■ EXERCISE DESCRIPTION:
Among the lines below, copy each one in which "ocupaţiilor" appears.

___ DATA UNDER STUDY ___

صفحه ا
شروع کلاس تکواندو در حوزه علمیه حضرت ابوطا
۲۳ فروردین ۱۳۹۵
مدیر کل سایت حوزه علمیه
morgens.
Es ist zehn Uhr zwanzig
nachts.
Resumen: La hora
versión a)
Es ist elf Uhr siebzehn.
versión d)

___
___ DATA UNDER STUDY ___

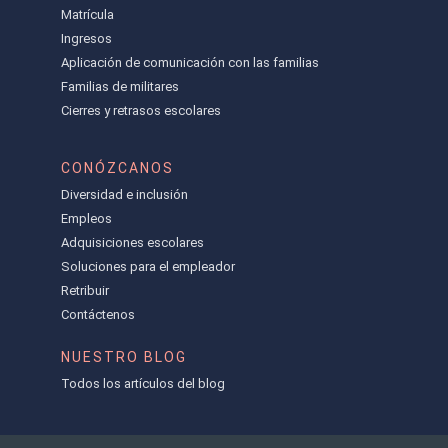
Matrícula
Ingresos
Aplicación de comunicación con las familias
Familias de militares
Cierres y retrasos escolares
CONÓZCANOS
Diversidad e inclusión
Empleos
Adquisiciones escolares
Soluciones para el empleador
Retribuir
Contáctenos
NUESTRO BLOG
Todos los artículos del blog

___
___ DATA UNDER STUDY ___

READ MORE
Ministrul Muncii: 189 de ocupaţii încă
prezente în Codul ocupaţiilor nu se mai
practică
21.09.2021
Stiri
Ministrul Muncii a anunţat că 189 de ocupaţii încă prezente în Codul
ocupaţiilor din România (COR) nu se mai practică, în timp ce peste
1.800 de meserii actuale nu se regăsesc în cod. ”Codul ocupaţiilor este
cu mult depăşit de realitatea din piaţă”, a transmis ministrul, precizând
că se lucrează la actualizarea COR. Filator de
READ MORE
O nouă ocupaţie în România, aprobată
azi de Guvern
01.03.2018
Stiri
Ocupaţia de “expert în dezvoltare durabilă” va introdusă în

___

■ RESPONSE BOX:
prezente în Codul ocupaţiilor nu se mai
ocupaţiilor din România (COR) nu se mai practică, în timp ce peste
1.800 de meserii actuale nu se regăsesc în cod. ”Codul ocupaţiilor este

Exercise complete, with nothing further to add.